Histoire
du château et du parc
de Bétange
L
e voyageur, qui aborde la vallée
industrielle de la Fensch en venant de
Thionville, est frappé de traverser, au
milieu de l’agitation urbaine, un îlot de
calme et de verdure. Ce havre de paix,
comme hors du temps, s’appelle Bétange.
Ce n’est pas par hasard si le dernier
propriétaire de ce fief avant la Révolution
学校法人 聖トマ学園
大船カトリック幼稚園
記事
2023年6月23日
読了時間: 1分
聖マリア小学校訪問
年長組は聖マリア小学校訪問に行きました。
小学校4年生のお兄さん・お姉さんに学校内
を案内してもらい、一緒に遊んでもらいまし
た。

....

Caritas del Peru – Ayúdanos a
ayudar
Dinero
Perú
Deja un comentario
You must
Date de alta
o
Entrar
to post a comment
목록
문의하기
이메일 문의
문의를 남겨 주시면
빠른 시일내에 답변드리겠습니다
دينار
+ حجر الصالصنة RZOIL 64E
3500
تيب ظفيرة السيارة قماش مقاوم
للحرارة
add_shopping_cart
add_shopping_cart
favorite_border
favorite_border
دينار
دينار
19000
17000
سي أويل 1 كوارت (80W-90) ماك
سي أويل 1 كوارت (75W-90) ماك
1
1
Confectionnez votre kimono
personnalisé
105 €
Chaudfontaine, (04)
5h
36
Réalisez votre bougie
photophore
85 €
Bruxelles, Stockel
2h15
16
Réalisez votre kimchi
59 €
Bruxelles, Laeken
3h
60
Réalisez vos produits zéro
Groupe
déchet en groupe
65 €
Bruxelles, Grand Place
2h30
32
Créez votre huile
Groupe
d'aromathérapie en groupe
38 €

....

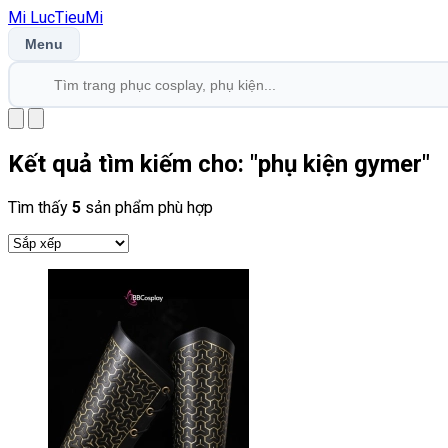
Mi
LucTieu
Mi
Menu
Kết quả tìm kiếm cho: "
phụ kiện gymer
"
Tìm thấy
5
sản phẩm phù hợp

....

Filter the records down to the lines that contain the string "Bétange", and copy those lines.

de Bétange
comme hors du temps, s’appelle Bétange.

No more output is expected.